§ THE PROBLEM:
A single figure is required: the number of lines below that contain "President".

§ SOURCE INFORMATION:
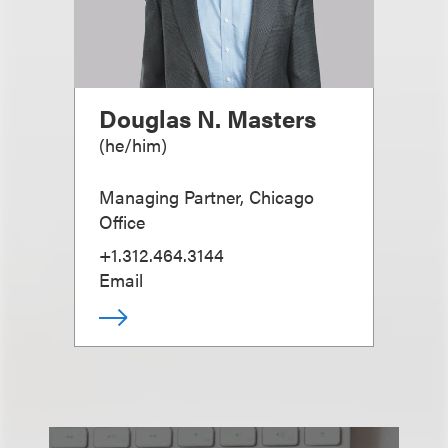
Douglas N. Masters
(
he/him
)
Managing Partner, Chicago
Office
+1.312.464.3144
Email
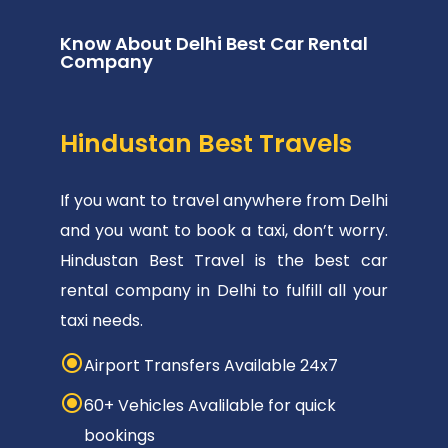
Know About Delhi Best Car Rental
Company
Hindustan Best Travels
If you want to travel anywhere from Delhi
and you want to book a taxi, don’t worry.
Hindustan Best Travel is the best car
rental company in Delhi to fulfill all your
taxi needs.
Airport Transfers Available 24x7
60+ Vehicles Avalilable for quick
bookings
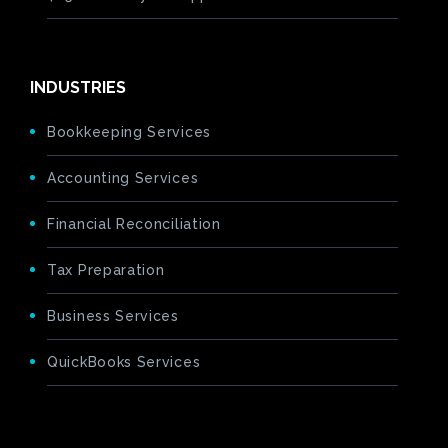
INDUSTRIES
Bookkeeping Services
Accounting Services
Financial Reconciliation
Tax Preparation
Business Services
QuickBooks Services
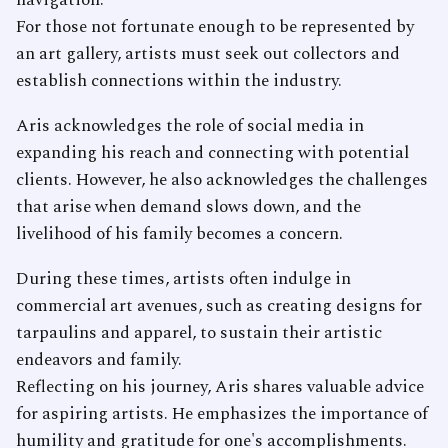
navigation.
For those not fortunate enough to be represented by
an art gallery, artists must seek out collectors and
establish connections within the industry.
Aris acknowledges the role of social media in
expanding his reach and connecting with potential
clients. However, he also acknowledges the challenges
that arise when demand slows down, and the
livelihood of his family becomes a concern.
During these times, artists often indulge in
commercial art avenues, such as creating designs for
tarpaulins and apparel, to sustain their artistic
endeavors and family.
Reflecting on his journey, Aris shares valuable advice
for aspiring artists. He emphasizes the importance of
humility and gratitude for one's accomplishments.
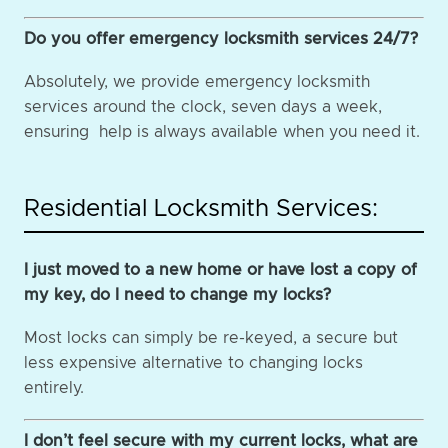
Do you offer emergency locksmith services 24/7?
Absolutely, we provide emergency locksmith
services around the clock, seven days a week,
ensuring help is always available when you need it.
Residential Locksmith Services:
I just moved to a new home or have lost a copy of
my key, do I need to change my locks?
Most locks can simply be re-keyed, a secure but
less expensive alternative to changing locks
entirely.
I don’t feel secure with my current locks, what are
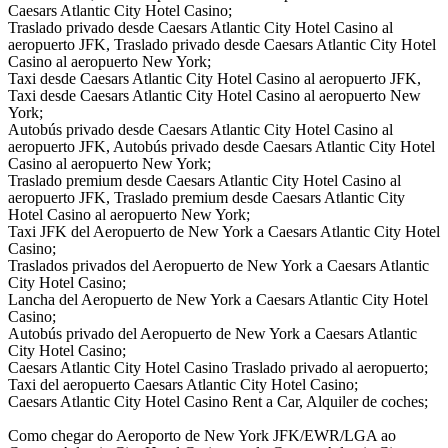
Caesars Atlantic City Hotel Casino;
Traslado privado desde Caesars Atlantic City Hotel Casino al
aeropuerto JFK, Traslado privado desde Caesars Atlantic City Hotel
Casino al aeropuerto New York;
Taxi desde Caesars Atlantic City Hotel Casino al aeropuerto JFK,
Taxi desde Caesars Atlantic City Hotel Casino al aeropuerto New
York;
Autobús privado desde Caesars Atlantic City Hotel Casino al
aeropuerto JFK, Autobús privado desde Caesars Atlantic City Hotel
Casino al aeropuerto New York;
Traslado premium desde Caesars Atlantic City Hotel Casino al
aeropuerto JFK, Traslado premium desde Caesars Atlantic City
Hotel Casino al aeropuerto New York;
Taxi JFK del Aeropuerto de New York a Caesars Atlantic City Hotel
Casino;
Traslados privados del Aeropuerto de New York a Caesars Atlantic
City Hotel Casino;
Lancha del Aeropuerto de New York a Caesars Atlantic City Hotel
Casino;
Autobús privado del Aeropuerto de New York a Caesars Atlantic
City Hotel Casino;
Caesars Atlantic City Hotel Casino Traslado privado al aeropuerto;
Taxi del aeropuerto Caesars Atlantic City Hotel Casino;
Caesars Atlantic City Hotel Casino Rent a Car, Alquiler de coches;
Como chegar do Aeroporto de New York JFK/EWR/LGA ao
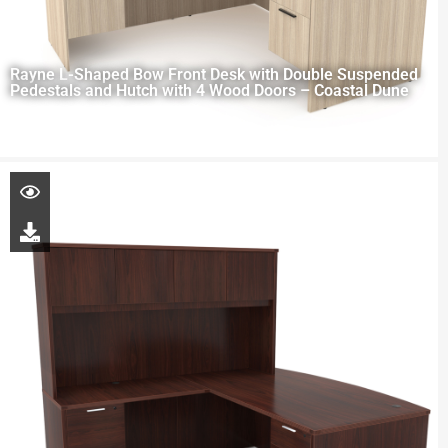
Rayne L-Shaped Bow Front Desk with Double Suspended
Pedestals and Hutch with 4 Wood Doors – Coastal Dune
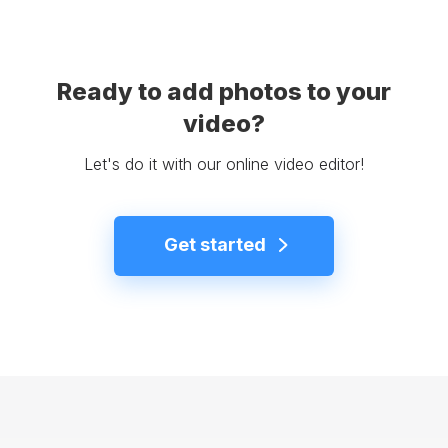
Ready to add photos to your
video?
Let's do it with our online video editor!
Get started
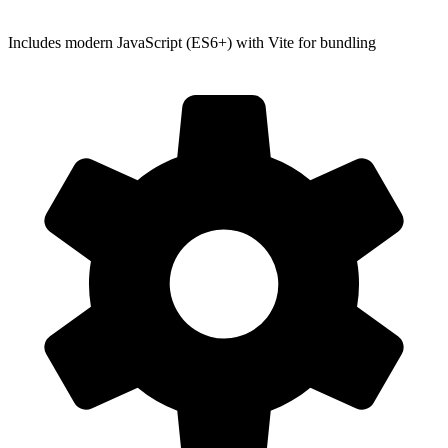
Includes modern JavaScript (ES6+) with Vite for bundling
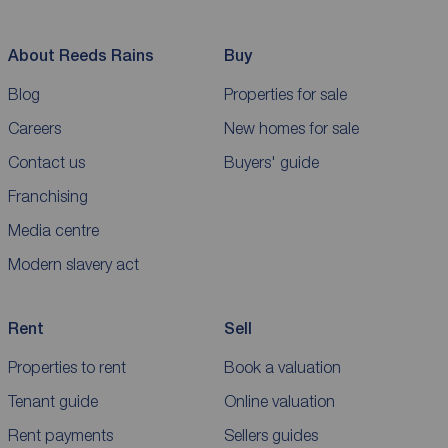
About Reeds Rains
Buy
Blog
Properties for sale
Careers
New homes for sale
Contact us
Buyers' guide
Franchising
Media centre
Modern slavery act
Rent
Sell
Properties to rent
Book a valuation
Tenant guide
Online valuation
Rent payments
Sellers guides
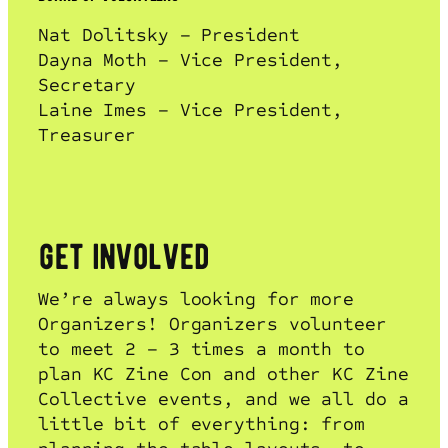
Nat Dolitsky – President
Dayna Moth – Vice President,
Secretary
Laine Imes – Vice President,
Treasurer
get involved
We’re always looking for more
Organizers! Organizers volunteer
to meet 2 – 3 times a month to
plan KC Zine Con and other KC Zine
Collective events, and we all do a
little bit of everything: from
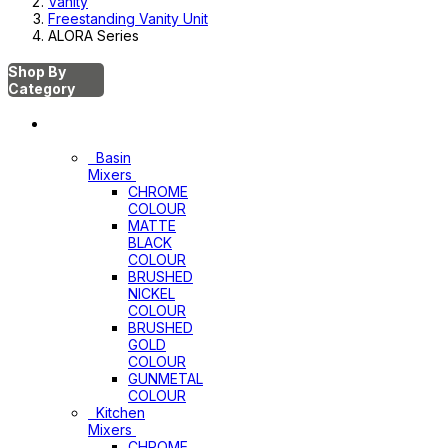
Vanity
Freestanding Vanity Unit
ALORA Series
Shop By
Category
Mixers
Basin
Mixers
CHROME
COLOUR
MATTE
BLACK
COLOUR
BRUSHED
NICKEL
COLOUR
BRUSHED
GOLD
COLOUR
GUNMETAL
COLOUR
Kitchen
Mixers
CHROME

§ ANSWER SECTION:
3